▶ **Transcribed page contents**:
════

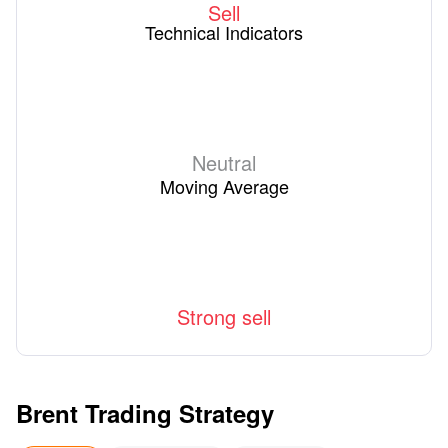
Sell
Technical Indicators
Neutral
Moving Average
Strong sell
Brent
Trading Strategy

════

▶ **Work request**:
Every record must be duplicated exactly, except for the pictures, which are left out.

▶ **Exercise response**:
Sell
Technical Indicators
Neutral
Moving Average
Strong sell
Brent
Trading Strategy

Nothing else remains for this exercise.